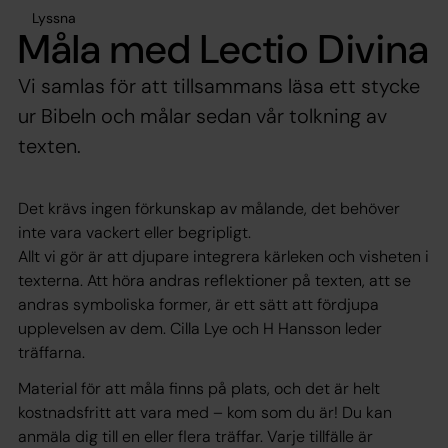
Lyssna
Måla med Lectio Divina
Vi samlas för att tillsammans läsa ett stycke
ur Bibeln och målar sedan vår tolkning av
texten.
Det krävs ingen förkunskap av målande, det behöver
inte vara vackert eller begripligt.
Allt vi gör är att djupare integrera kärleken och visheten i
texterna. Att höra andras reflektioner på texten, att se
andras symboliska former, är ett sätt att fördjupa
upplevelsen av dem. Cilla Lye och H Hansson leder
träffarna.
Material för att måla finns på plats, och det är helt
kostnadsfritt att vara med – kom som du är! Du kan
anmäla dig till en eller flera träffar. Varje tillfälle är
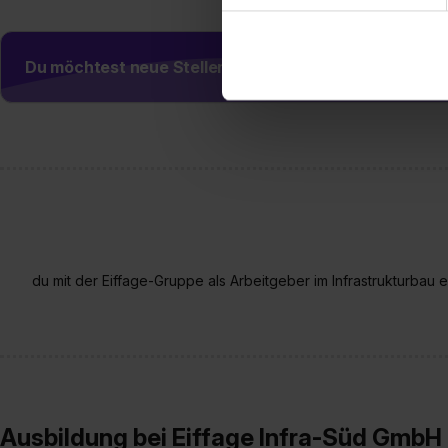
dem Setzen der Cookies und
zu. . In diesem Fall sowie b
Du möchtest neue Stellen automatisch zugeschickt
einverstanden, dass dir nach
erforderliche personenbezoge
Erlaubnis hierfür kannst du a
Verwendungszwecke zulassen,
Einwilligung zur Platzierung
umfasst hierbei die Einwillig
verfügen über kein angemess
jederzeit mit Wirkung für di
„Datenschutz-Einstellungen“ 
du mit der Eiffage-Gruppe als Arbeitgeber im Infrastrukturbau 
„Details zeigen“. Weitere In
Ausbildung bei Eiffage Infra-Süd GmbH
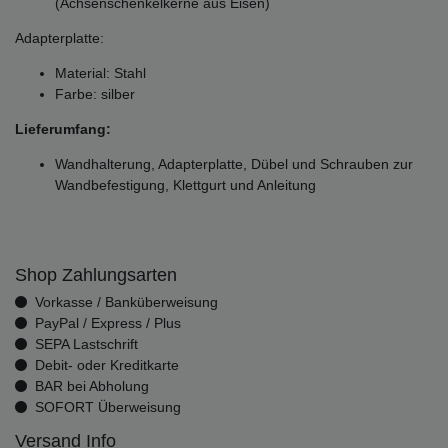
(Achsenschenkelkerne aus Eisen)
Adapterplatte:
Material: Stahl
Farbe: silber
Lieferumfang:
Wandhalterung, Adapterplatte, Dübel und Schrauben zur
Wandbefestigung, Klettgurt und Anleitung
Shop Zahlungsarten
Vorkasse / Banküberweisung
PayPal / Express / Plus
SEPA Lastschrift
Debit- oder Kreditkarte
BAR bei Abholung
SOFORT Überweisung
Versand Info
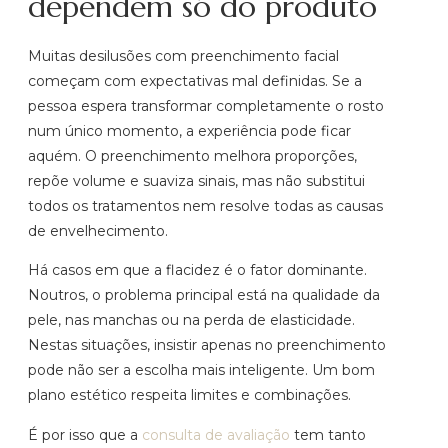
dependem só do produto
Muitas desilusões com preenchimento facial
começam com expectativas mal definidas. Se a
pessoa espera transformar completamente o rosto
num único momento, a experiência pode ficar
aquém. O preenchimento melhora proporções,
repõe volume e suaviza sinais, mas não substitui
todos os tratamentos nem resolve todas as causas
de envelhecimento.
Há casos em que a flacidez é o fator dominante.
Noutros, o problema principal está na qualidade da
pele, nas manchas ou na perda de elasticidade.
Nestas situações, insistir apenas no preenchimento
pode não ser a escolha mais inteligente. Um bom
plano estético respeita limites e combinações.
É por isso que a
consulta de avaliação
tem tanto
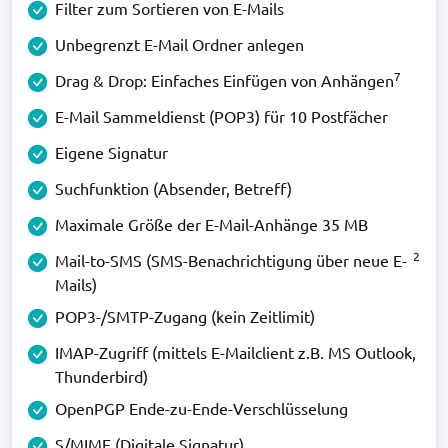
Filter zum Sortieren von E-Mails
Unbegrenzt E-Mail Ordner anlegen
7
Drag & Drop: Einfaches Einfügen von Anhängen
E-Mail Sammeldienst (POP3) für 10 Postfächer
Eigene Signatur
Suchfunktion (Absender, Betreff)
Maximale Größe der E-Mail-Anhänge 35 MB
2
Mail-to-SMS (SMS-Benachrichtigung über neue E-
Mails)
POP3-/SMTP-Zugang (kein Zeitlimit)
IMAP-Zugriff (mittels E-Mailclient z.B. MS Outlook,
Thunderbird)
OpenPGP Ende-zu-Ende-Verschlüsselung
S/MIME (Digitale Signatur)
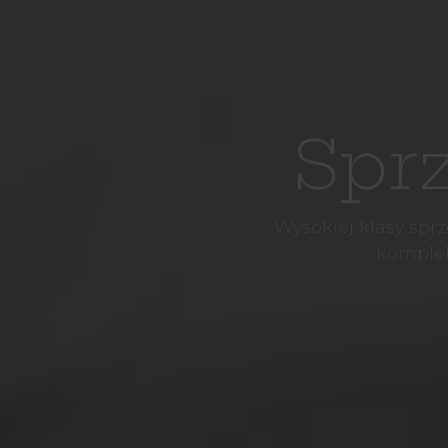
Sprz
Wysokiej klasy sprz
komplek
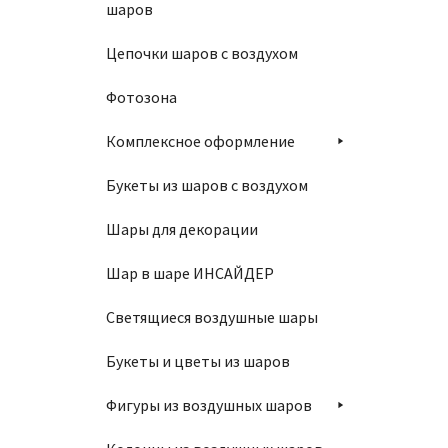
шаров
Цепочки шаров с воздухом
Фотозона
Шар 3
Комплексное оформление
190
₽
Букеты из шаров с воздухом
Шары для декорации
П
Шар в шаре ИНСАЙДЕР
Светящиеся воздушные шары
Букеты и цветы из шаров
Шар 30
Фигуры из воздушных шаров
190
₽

━━━━━━━━━━━━━━━━━━━━

*Problem to solve:* The records are to be duplicated in full and exactly, with images left out.

*Result of the exercise:*
Lyssna
Måla med Lectio Divina
Vi samlas för att tillsammans läsa ett stycke
ur Bibeln och målar sedan vår tolkning av
texten.
Det krävs ingen förkunskap av målande, det behöver
inte vara vackert eller begripligt.
Allt vi gör är att djupare integrera kärleken och visheten i
texterna. Att höra andras reflektioner på texten, att se
andras symboliska former, är ett sätt att fördjupa
upplevelsen av dem. Cilla Lye och H Hansson leder
träffarna.
Material för att måla finns på plats, och det är helt
kostnadsfritt att vara med – kom som du är! Du kan
anmäla dig till en eller flera träffar. Varje tillfälle är
dem Setzen der Cookies und
zu. . In diesem Fall sowie b
Du möchtest neue Stellen automatisch zugeschickt
einverstanden, dass dir nach
erforderliche personenbezoge
Erlaubnis hierfür kannst du a
Verwendungszwecke zulassen,
Einwilligung zur Platzierung
umfasst hierbei die Einwillig
verfügen über kein angemess
jederzeit mit Wirkung für di
„Datenschutz-Einstellungen“ 
du mit der Eiffage-Gruppe als Arbeitgeber im Infrastrukturbau 
„Details zeigen“. Weitere In
Ausbildung bei Eiffage Infra-Süd GmbH
(Achsenschenkelkerne aus Eisen)
Adapterplatte:
Material: Stahl
Farbe: silber
Lieferumfang:
Wandhalterung, Adapterplatte, Dübel und Schrauben zur
Wandbefestigung, Klettgurt und Anleitung
Shop Zahlungsarten
Vorkasse / Banküberweisung
PayPal / Express / Plus
SEPA Lastschrift
Debit- oder Kreditkarte
BAR bei Abholung
SOFORT Überweisung
Versand Info
dependem só do produto
Muitas desilusões com preenchimento facial
começam com expectativas mal definidas. Se a
pessoa espera transformar completamente o rosto
num único momento, a experiência pode ficar
aquém. O preenchimento melhora proporções,
repõe volume e suaviza sinais, mas não substitui
todos os tratamentos nem resolve todas as causas
de envelhecimento.
Há casos em que a flacidez é o fator dominante.
Noutros, o problema principal está na qualidade da
pele, nas manchas ou na perda de elasticidade.
Nestas situações, insistir apenas no preenchimento
pode não ser a escolha mais inteligente. Um bom
plano estético respeita limites e combinações.
É por isso que a
consulta de avaliação
tem tanto
Filter zum Sortieren von E-Mails
Unbegrenzt E-Mail Ordner anlegen
7
Drag & Drop: Einfaches Einfügen von Anhängen
E-Mail Sammeldienst (POP3) für 10 Postfächer
Eigene Signatur
Suchfunktion (Absender, Betreff)
Maximale Größe der E-Mail-Anhänge 35 MB
2
Mail-to-SMS (SMS-Benachrichtigung über neue E-
Mails)
POP3-/SMTP-Zugang (kein Zeitlimit)
IMAP-Zugriff (mittels E-Mailclient z.B. MS Outlook,
Thunderbird)
OpenPGP Ende-zu-Ende-Verschlüsselung
S/MIME (Digitale Signatur)
Sprz
Wysokiej klasy sprz
komplek
шаров
Цепочки шаров с воздухом
Фотозона
Шар 3
Комплексное оформление
190
₽
Букеты из шаров с воздухом
Шары для декорации
П
Шар в шаре ИНСАЙДЕР
Светящиеся воздушные шары
Букеты и цветы из шаров
Шар 30
Фигуры из воздушных шаров
190
₽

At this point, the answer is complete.